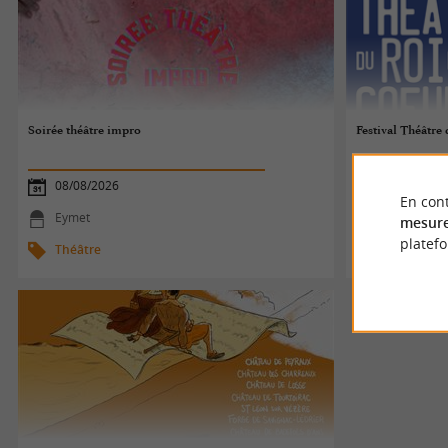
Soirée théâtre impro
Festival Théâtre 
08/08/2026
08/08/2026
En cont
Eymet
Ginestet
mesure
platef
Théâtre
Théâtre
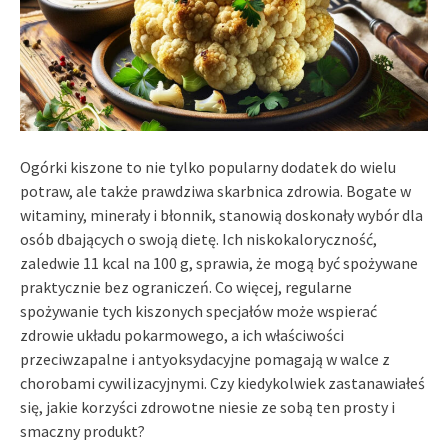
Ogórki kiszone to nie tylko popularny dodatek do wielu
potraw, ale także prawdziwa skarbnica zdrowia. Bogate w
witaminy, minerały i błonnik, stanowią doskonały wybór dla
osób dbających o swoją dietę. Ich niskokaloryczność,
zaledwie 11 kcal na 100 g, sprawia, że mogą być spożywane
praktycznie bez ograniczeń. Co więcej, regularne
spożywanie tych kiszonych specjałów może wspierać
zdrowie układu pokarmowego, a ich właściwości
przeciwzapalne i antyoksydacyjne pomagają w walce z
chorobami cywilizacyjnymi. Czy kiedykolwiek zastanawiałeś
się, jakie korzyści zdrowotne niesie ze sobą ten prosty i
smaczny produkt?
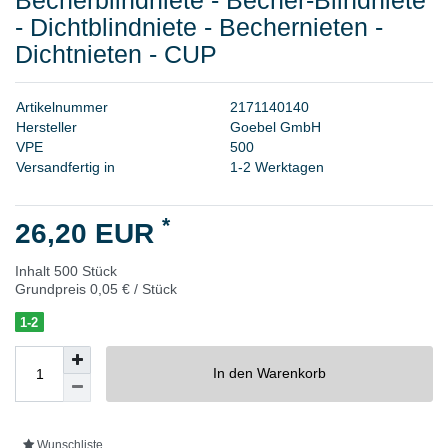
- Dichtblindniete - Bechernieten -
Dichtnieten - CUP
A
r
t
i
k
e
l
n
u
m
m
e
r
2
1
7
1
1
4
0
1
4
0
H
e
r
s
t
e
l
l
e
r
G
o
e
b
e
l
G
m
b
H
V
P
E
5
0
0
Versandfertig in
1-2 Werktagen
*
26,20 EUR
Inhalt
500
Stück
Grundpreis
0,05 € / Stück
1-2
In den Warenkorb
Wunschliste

...

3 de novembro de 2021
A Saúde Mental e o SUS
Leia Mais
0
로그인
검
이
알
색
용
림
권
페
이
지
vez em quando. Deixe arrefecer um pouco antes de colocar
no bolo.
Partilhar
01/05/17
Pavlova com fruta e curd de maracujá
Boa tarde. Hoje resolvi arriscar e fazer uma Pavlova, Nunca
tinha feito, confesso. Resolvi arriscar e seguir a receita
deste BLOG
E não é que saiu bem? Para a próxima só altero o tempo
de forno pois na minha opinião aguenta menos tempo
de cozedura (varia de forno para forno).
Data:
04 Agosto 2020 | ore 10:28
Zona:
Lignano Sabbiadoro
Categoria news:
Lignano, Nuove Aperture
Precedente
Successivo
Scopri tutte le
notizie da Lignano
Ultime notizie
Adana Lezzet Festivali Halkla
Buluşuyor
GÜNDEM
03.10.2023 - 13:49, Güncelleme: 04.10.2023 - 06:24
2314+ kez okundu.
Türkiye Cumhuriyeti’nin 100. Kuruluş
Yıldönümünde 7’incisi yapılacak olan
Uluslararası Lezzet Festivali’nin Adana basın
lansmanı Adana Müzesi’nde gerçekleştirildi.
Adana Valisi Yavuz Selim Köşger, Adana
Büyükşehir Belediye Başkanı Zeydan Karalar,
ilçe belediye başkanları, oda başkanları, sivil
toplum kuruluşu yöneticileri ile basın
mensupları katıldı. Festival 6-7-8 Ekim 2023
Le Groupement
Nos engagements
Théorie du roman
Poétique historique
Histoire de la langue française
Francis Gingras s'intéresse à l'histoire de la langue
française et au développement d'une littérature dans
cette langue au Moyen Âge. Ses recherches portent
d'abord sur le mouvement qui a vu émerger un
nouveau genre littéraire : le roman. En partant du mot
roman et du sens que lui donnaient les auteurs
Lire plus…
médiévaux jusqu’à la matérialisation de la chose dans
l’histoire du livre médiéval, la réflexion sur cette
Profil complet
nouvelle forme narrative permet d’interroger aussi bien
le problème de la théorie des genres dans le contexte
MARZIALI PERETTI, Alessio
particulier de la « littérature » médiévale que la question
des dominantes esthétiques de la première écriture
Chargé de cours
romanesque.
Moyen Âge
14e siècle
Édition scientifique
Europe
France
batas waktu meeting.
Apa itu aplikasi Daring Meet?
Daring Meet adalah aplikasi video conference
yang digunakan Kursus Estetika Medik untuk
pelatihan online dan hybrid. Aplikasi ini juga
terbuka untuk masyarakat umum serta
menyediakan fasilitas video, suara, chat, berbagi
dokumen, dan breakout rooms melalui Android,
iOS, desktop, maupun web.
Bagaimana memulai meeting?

* * *

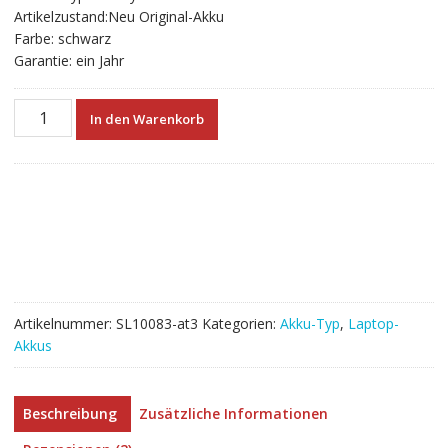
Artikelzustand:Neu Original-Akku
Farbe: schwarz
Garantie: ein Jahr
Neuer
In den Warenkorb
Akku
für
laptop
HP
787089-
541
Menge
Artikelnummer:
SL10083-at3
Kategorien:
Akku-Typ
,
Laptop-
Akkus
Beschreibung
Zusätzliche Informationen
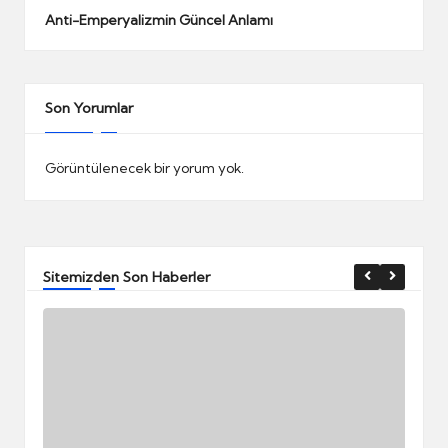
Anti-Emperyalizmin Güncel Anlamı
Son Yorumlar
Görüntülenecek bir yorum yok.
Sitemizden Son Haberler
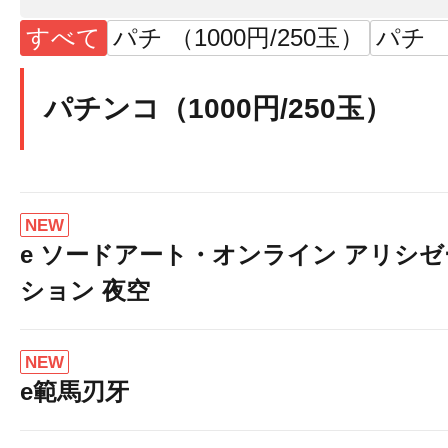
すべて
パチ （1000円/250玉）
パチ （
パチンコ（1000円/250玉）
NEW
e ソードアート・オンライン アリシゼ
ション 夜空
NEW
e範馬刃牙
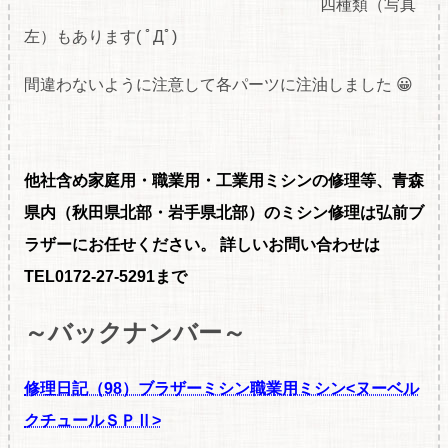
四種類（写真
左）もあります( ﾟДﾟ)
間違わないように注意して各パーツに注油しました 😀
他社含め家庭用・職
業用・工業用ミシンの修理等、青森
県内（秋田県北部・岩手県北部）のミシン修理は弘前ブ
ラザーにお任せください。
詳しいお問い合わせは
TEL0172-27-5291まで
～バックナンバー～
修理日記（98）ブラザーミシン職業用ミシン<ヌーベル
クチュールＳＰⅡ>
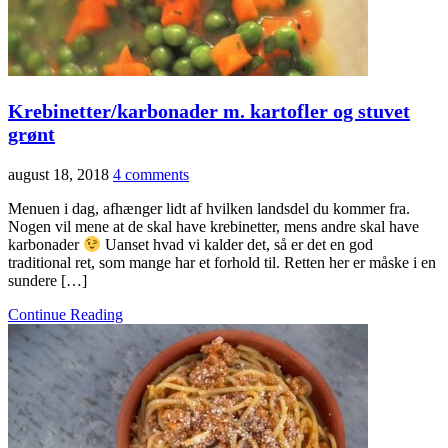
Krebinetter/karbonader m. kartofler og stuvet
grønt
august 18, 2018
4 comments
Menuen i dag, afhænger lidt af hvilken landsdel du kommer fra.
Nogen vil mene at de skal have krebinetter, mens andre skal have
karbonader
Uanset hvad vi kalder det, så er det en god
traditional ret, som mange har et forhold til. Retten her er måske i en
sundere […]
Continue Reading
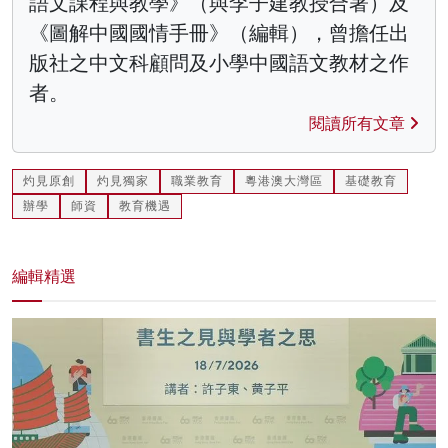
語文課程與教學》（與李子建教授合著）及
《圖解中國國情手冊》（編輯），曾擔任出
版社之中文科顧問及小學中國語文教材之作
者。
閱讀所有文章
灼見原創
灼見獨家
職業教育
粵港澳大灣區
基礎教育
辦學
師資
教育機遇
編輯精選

- **What needs to be done**:
Return the lines of the records that include the string "meeting".

- **Your response**:
batas waktu meeting.
Bagaimana memulai meeting?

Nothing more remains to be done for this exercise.